(Screenshot grounding data)
#####

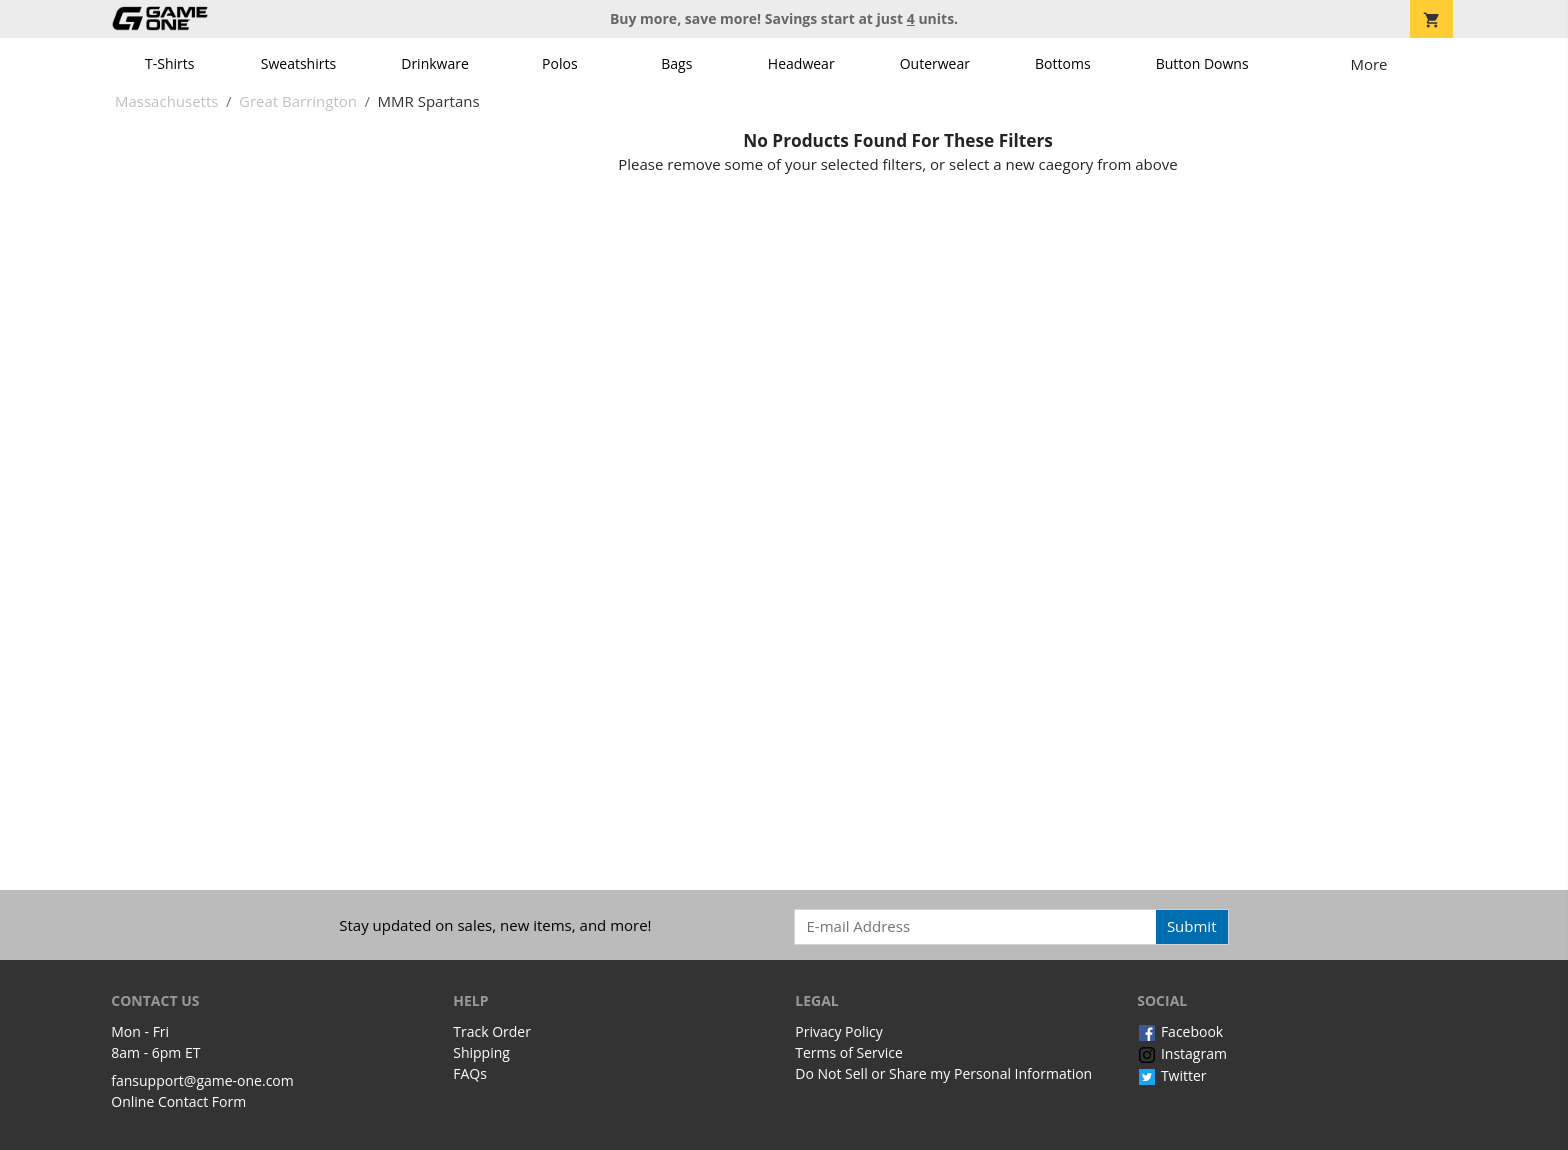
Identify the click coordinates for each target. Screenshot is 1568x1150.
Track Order (492, 1031)
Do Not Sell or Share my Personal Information (943, 1073)
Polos (559, 63)
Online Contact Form (178, 1101)
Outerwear (935, 63)
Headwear (801, 63)
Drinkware (435, 63)
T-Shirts (169, 63)
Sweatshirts (298, 63)
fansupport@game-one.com (202, 1080)
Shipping (481, 1052)
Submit (1192, 926)
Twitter (1171, 1075)
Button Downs (1202, 63)
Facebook (1180, 1031)
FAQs (470, 1073)
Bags (676, 63)
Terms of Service (849, 1052)
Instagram (1182, 1053)
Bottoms (1063, 63)
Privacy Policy (838, 1031)
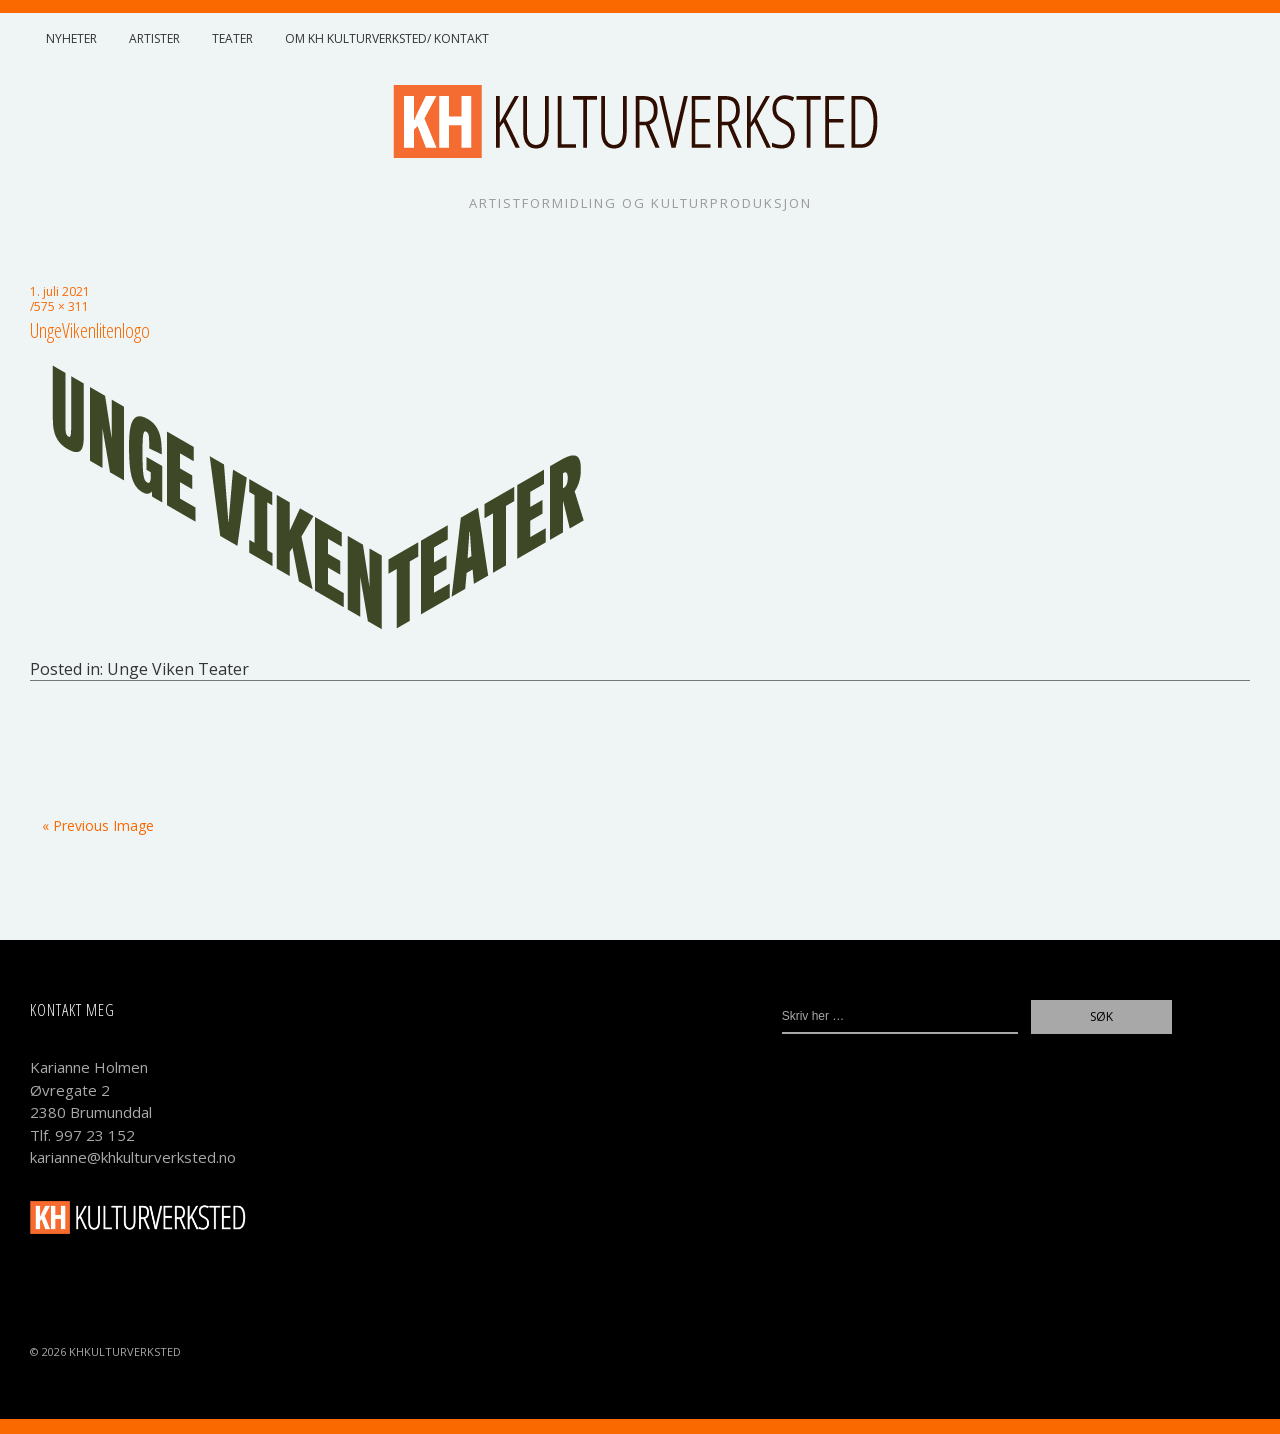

#####

When you transcribe the entries, reproduce each line exactly and skip any picture.

▶ Exercise output:
Identify the click coordinates for each target. Screenshot is 1568x1150.
Track Order (492, 1031)
Do Not Sell or Share my Personal Information (943, 1073)
Polos (559, 63)
Online Contact Form (178, 1101)
Outerwear (935, 63)
Headwear (801, 63)
Drinkware (435, 63)
T-Shirts (169, 63)
Sweatshirts (298, 63)
fansupport@game-one.com (202, 1080)
Shipping (481, 1052)
Submit (1192, 926)
Twitter (1171, 1075)
Button Downs (1202, 63)
Facebook (1180, 1031)
FAQs (470, 1073)
Bags (676, 63)
Terms of Service (849, 1052)
Instagram (1182, 1053)
Bottoms (1063, 63)
Privacy Policy (838, 1031)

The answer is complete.